The Pound suffered a sharp decline on Thursday morning as a direct result of poor UK GDP data. Cable suffered the most as the pair dropped to its lowest levels since December 2020. September’s 3-Month Average GDP came out at a disappointing 1.3%, despite being forecasted at 1.5%. The YoY figure missed expectations by 0.1%, printing a final figure of 5.3%; and Q3 preliminary GDP Growth Rate figures also missed forecasts by 0.2%, coming in at 6.6%. Reports suggest that “supply issues” were one of the main contributing factors to the UK’s lack of expansion. Yesterday’s release also showed that Britain is “2.1% smaller than at the end of 2019”.
GBPUSD started Thursday trading at 1.3390 and depreciated massively. Cable finally ended the session at 1.3382.
The Dollar was able to maintain its new-found strength off the back of high inflation numbers on Wednesday.
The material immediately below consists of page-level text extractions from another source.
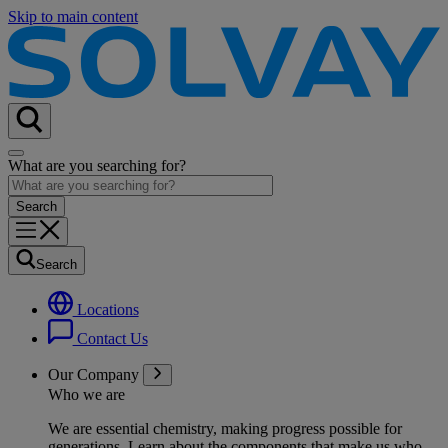
Skip to main content
What are you searching for?
Search
Locations
Contact Us
Our Company
Who we are
We are essential chemistry, making progress possible for
generations
. Learn about the components that make us who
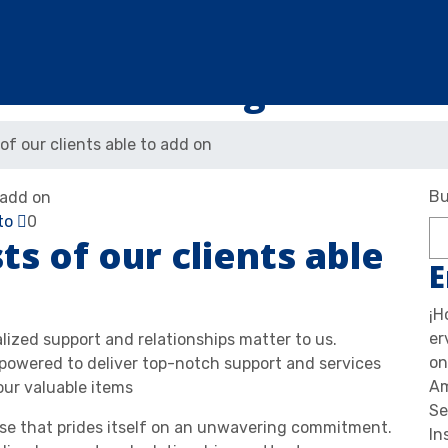
Blog
of our clients able to add on
Bu
to
0
ts of our clients able
E
¡H
er
alized support and relationships matter to us.
on
owered to deliver top-notch support and services
Am
our valuable items
Se
use that prides itself on an unwavering commitment.
In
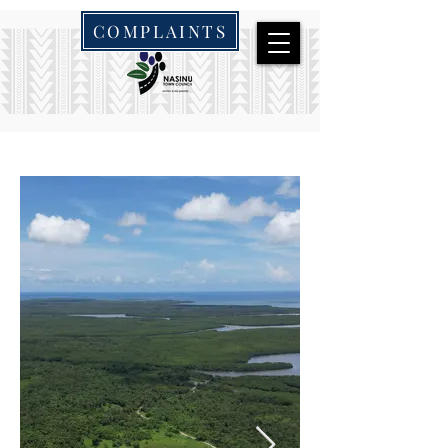
COMPLAINTS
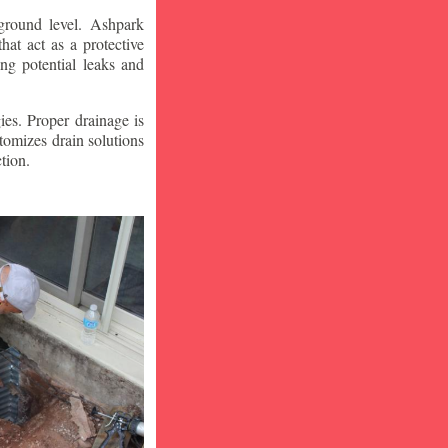
ground level. Ashpark
at act as a protective
ng potential leaks and
ies. Proper drainage is
tomizes drain solutions
tion.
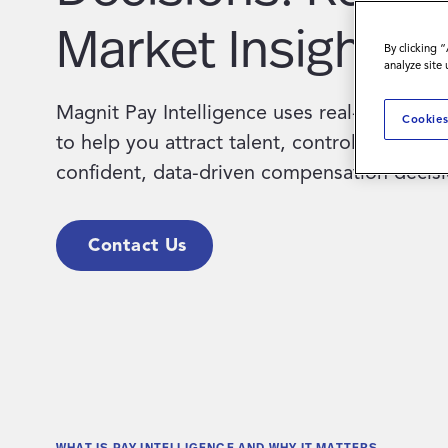
Market Insight.
By clicking 
analyze site
Magnit Pay Intelligence uses real-time glob
Cookies
to help you attract talent, control costs, a
confident, data-driven compensation decisi
Contact Us
WHAT IS PAY INTELLIGENCE AND WHY IT MATTERS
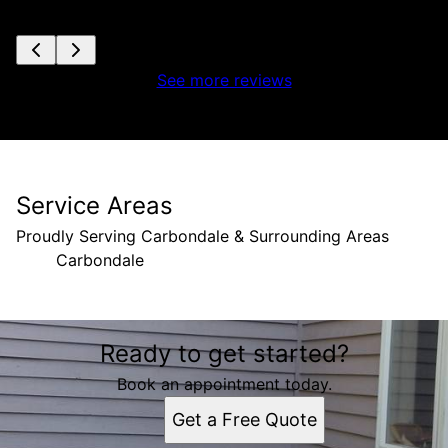
See more reviews
Service Areas
Proudly Serving Carbondale & Surrounding Areas
Carbondale
Areas We Serve
Ready to get started?
Carbondale, IL
Book an appointment today.
Get a Free Quote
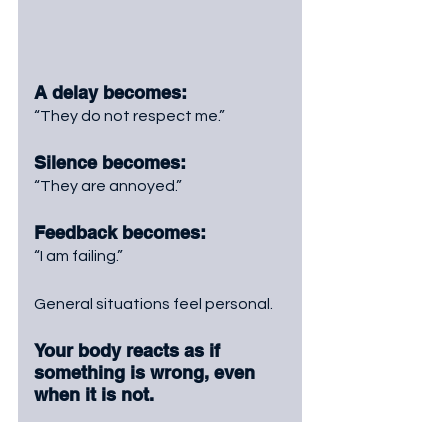
A delay becomes: 
“They do not respect me.”
Silence becomes: 
“They are annoyed.”
Feedback becomes: 
“I am failing.”
General situations feel personal.
Your body reacts as if 
something is wrong, even 
when it is not.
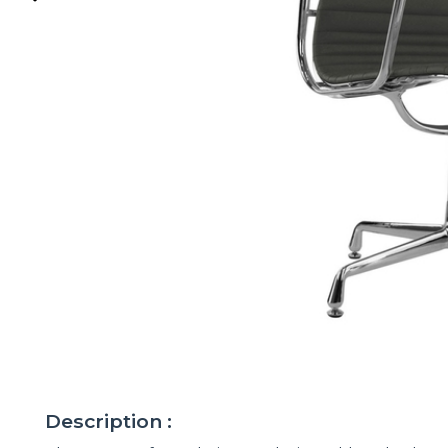
Description :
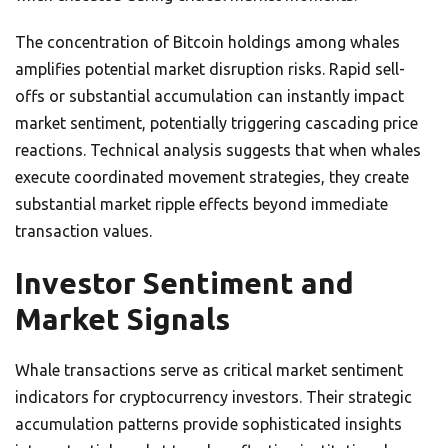
The concentration of Bitcoin holdings among whales
amplifies potential market disruption risks. Rapid sell-
offs or substantial accumulation can instantly impact
market sentiment, potentially triggering cascading price
reactions. Technical analysis suggests that when whales
execute coordinated movement strategies, they create
substantial market ripple effects beyond immediate
transaction values.
Investor Sentiment and
Market Signals
Whale transactions serve as critical market sentiment
indicators for cryptocurrency investors. Their strategic
accumulation patterns provide sophisticated insights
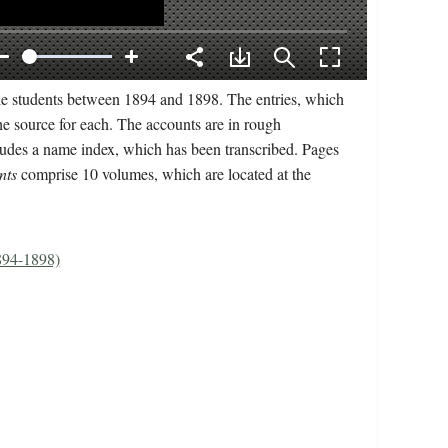
le students between 1894 and 1898. The entries, which
he source for each. The accounts are in rough
ncludes a name index, which has been transcribed. Pages
nts
comprise 10 volumes, which are located at the
1894-1898)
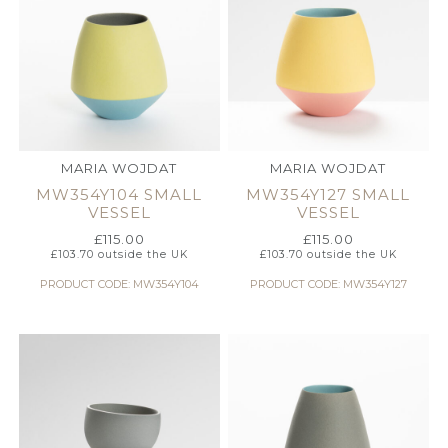
MARIA WOJDAT
MARIA WOJDAT
MW354Y104 SMALL
MW354Y127 SMALL
VESSEL
VESSEL
£
115.00
£
115.00
£
103.70
outside the UK
£
103.70
outside the UK
PRODUCT CODE: MW354Y104
PRODUCT CODE: MW354Y127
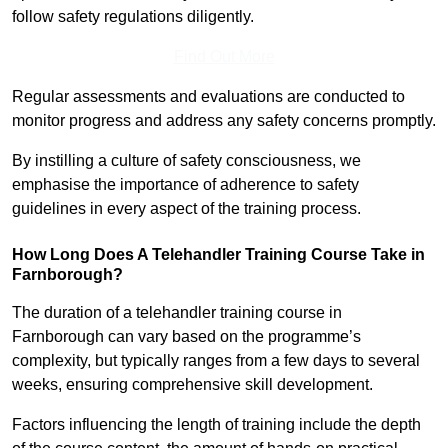
follow safety regulations diligently.
Find Out More
Regular assessments and evaluations are conducted to
monitor progress and address any safety concerns promptly.
By instilling a culture of safety consciousness, we
emphasise the importance of adherence to safety
guidelines in every aspect of the training process.
How Long Does A Telehandler Training Course Take in
Farnborough?
The duration of a telehandler training course in
Farnborough can vary based on the programme’s
complexity, but typically ranges from a few days to several
weeks, ensuring comprehensive skill development.
Factors influencing the length of training include the depth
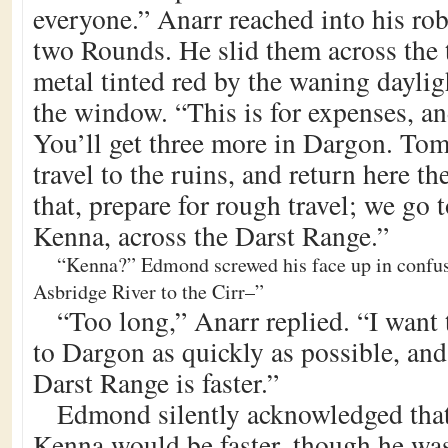
everyone.” Anarr reached into his ro
two Rounds. He slid them across the t
metal tinted red by the waning dayli
the window. “This is for expenses, and
You’ll get three more in Dargon. Tom
travel to the ruins, and return here th
that, prepare for rough travel; we go
Kenna, across the Darst Range.”
“Kenna?” Edmond screwed his face up in confus
Asbridge River to the Cirr–”
“Too long,” Anarr replied. “I want 
to Dargon as quickly as possible, and
Darst Range is faster.”
Edmond silently acknowledged tha
Kenna would be faster, though he was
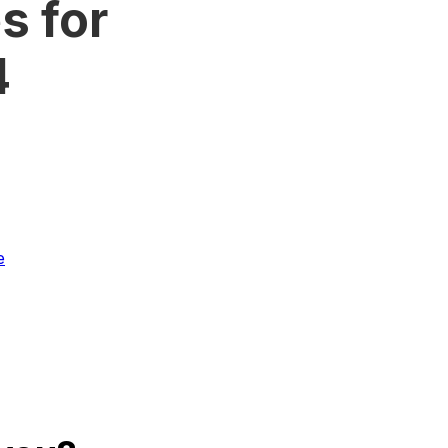
s for
4
e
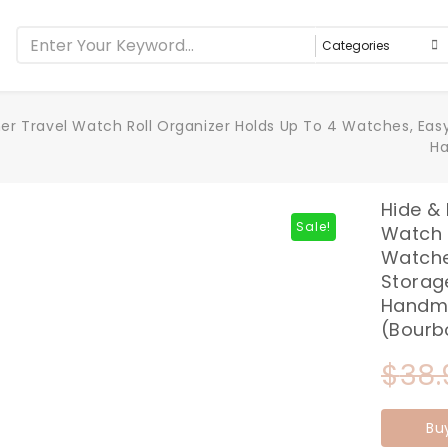
ther Travel Watch Roll Organizer Holds Up To 4 Watches, Easy
Ha
Hide & 
Sale!
Watch 
Watche
Storage
Handma
(Bourb
$
38.
Bu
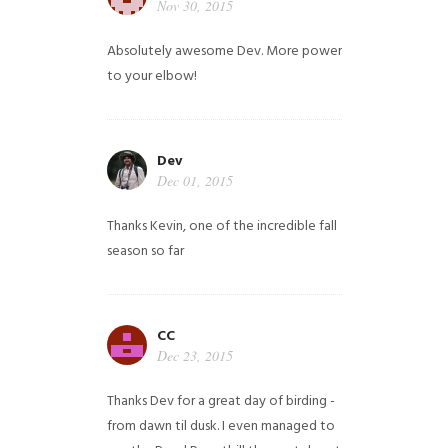
Nov 30, 2015
Absolutely awesome Dev. More power
to your elbow!
Dev
Dec 01, 2015
Thanks Kevin, one of the incredible fall
season so far
CC
Dec 23, 2015
Thanks Dev for a great day of birding -
from dawn til dusk. I even managed to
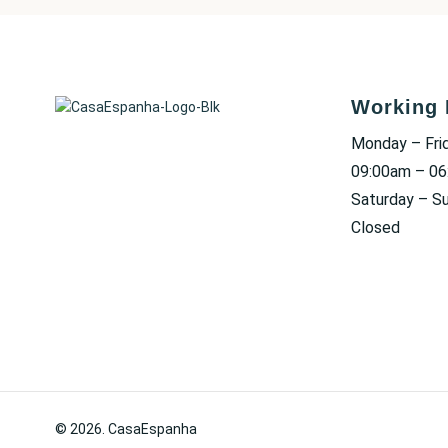
Working 
Monday – Fri
09:00am – 0
Saturday – S
Closed
© 2026. CasaEspanha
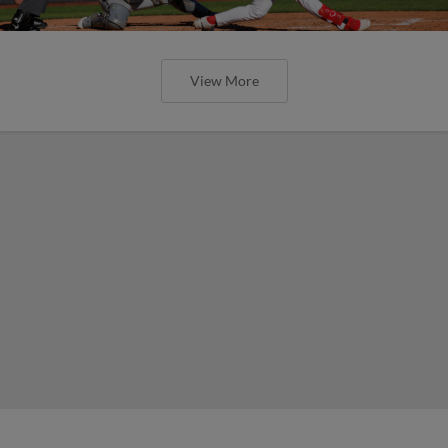
View More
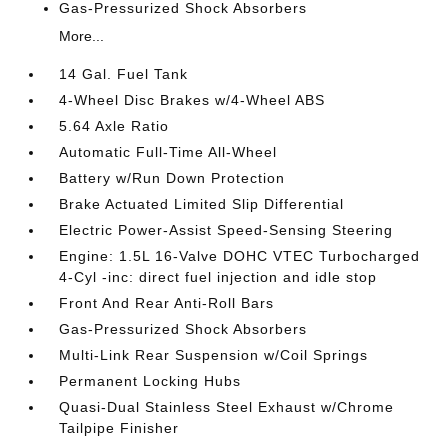
Gas-Pressurized Shock Absorbers
More...
14 Gal. Fuel Tank
4-Wheel Disc Brakes w/4-Wheel ABS
5.64 Axle Ratio
Automatic Full-Time All-Wheel
Battery w/Run Down Protection
Brake Actuated Limited Slip Differential
Electric Power-Assist Speed-Sensing Steering
Engine: 1.5L 16-Valve DOHC VTEC Turbocharged
4-Cyl -inc: direct fuel injection and idle stop
Front And Rear Anti-Roll Bars
Gas-Pressurized Shock Absorbers
Multi-Link Rear Suspension w/Coil Springs
Permanent Locking Hubs
Quasi-Dual Stainless Steel Exhaust w/Chrome
Tailpipe Finisher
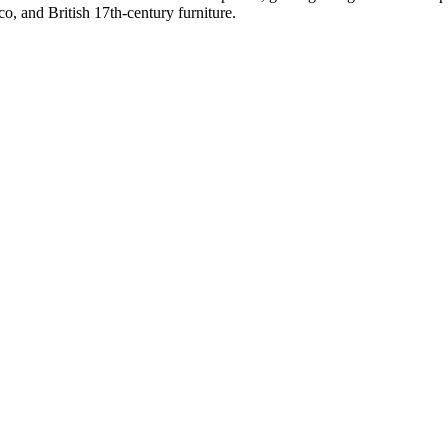
o, and British 17th-century furniture.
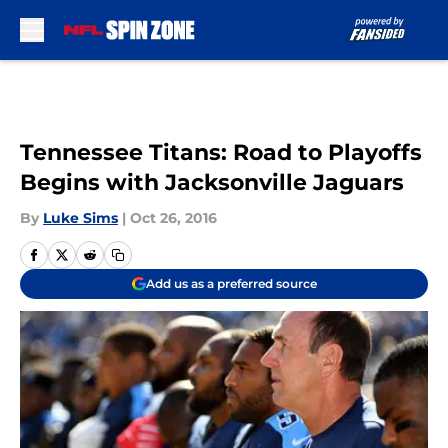
Skip to main content
Tennessee Titans: Road to Playoffs
Begins with Jacksonville Jaguars
By
Luke Sims
|
Oct 26, 2016
Add us as a preferred source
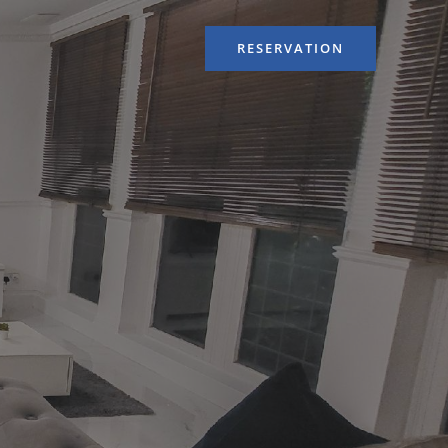
RESERVATION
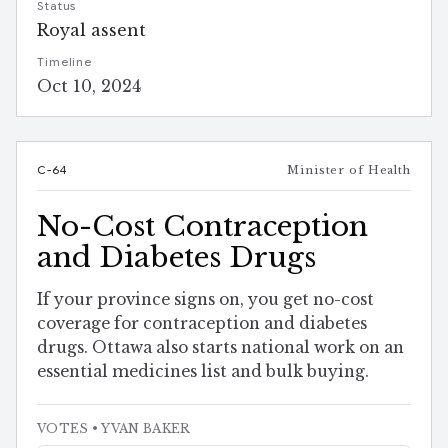
Status
Royal assent
Timeline
Oct 10, 2024
C-64
Minister of Health
No-Cost Contraception
and Diabetes Drugs
If your province signs on, you get no-cost
coverage for contraception and diabetes
drugs. Ottawa also starts national work on an
essential medicines list and bulk buying.
VOTES
• YVAN BAKER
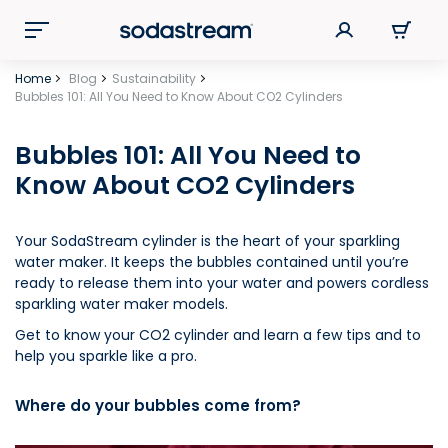
Home
Blog
Sustainability
Bubbles 101: All You Need to Know About CO2 Cylinders
Bubbles 101: All You Need to
Know About CO2 Cylinders
Your SodaStream cylinder is the heart of your sparkling
water maker. It keeps the bubbles contained until you’re
ready to release them into your water and powers cordless
sparkling water maker models.
Get to know your CO2 cylinder and learn a few tips and to
help you sparkle like a pro.
Where do your bubbles come from?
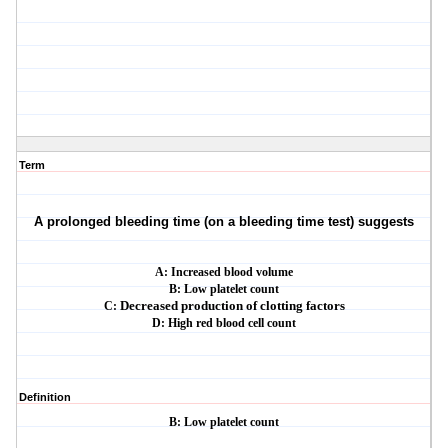
Term
A prolonged bleeding time (on a bleeding time test) suggests
A: Increased blood volume
B: Low platelet count
C:
Decreased production of clotting factors
D: High red blood cell count
Definition
B: Low platelet count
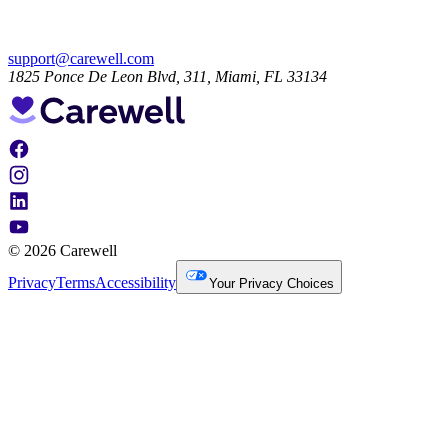
support@carewell.com
1825 Ponce De Leon Blvd, 311, Miami, FL 33134
© 2026 Carewell
Privacy
Terms
Accessibility
Your Privacy Choices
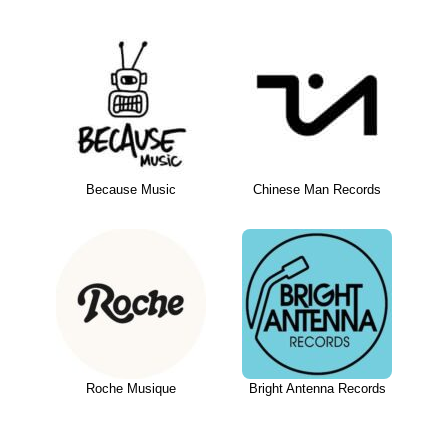
Because Music
Chinese Man Records
Roche Musique
Bright Antenna Records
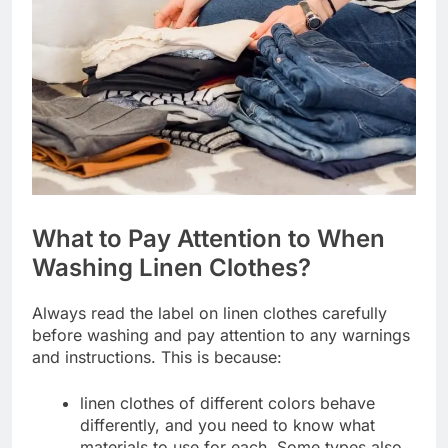
What to Pay Attention to When
Washing Linen Clothes?
Always read the label on linen clothes carefully
before washing and pay attention to any warnings
and instructions. This is because:
linen clothes of different colors behave
differently, and you need to know what
materials to use for each. Some types also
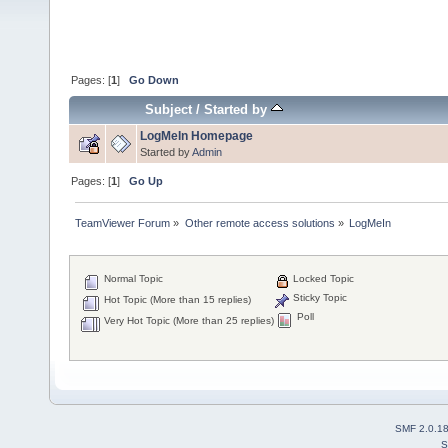
Pages: [
1
]
Go Down
Subject
/
Started by
LogMeIn Homepage
Started by
Admin
Pages: [
1
]
Go Up
TeamViewer Forum
»
Other remote access solutions
»
LogMeIn
Normal Topic
Locked Topic
Sticky Topic
Hot Topic (More than 15 replies)
Poll
Very Hot Topic (More than 25 replies)
SMF 2.0.1
S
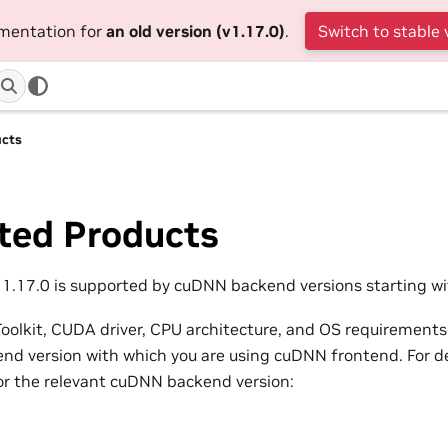
umentation for
an old version (v1.17.0)
.
Switch to stable 
ucts
ted Products
.17.0 is supported by cuDNN backend versions starting wit
olkit, CUDA driver, CPU architecture, and OS requirements
d version with which you are using cuDNN frontend. For det
or the relevant cuDNN backend version:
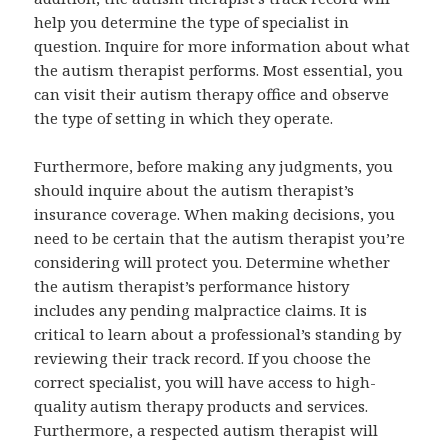
help you determine the type of specialist in
question. Inquire for more information about what
the autism therapist performs. Most essential, you
can visit their autism therapy office and observe
the type of setting in which they operate.
Furthermore, before making any judgments, you
should inquire about the autism therapist’s
insurance coverage. When making decisions, you
need to be certain that the autism therapist you’re
considering will protect you. Determine whether
the autism therapist’s performance history
includes any pending malpractice claims. It is
critical to learn about a professional’s standing by
reviewing their track record. If you choose the
correct specialist, you will have access to high-
quality autism therapy products and services.
Furthermore, a respected autism therapist will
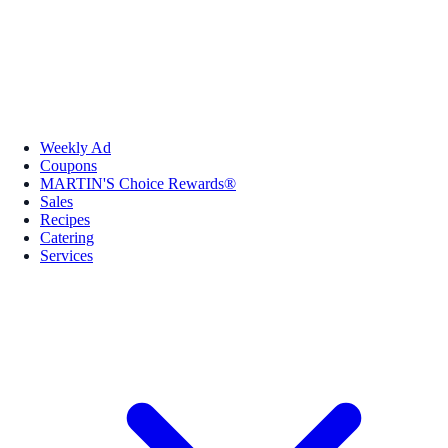
Weekly Ad
Coupons
MARTIN'S Choice Rewards®
Sales
Recipes
Catering
Services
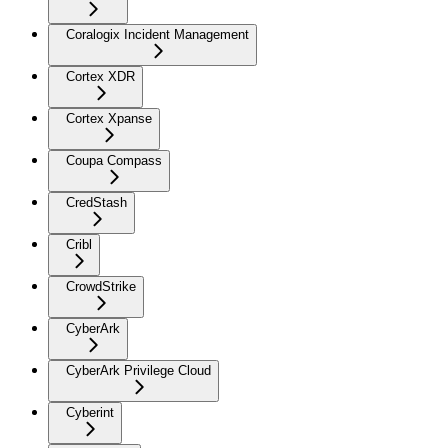
Coralogix Incident Management
Cortex XDR
Cortex Xpanse
Coupa Compass
CredStash
Cribl
CrowdStrike
CyberArk
CyberArk Privilege Cloud
Cyberint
With CPI at its highest for 30 years the market has inevitably boosted its expectations that Powell and the Federal Reserve will “tighten monetary policy sooner than most other major central banks”. On Wednesday St Louis Fed President James Bullard said that he’s expecting the US Central Bank to hike its benchmark rate twice in 2022 – after it’s finished with winding down its bond-buying program. If chances that the Fed will hike rates first increases, it’s more than likely the Dollar will see further gains.
EURUSD fell further yesterday as the Dollar strengthened. The pair started at 1.1470 and closed at 1.1465
On the data front, the markets focus will be November’s preliminary Michigan Consumer Sentiment, forecasted at 72.4. Also today, at 10:00 Eurozone Industrial Production is expected at 4.1%. Then at 14:00 the Bank of England’s Haskel will be speaking, followed by the Fed’s Williams at 17:10.
GBPEUR traded in a tight range on Thursday. The pair opened at 1.1674 and closed not far off at 1.1673.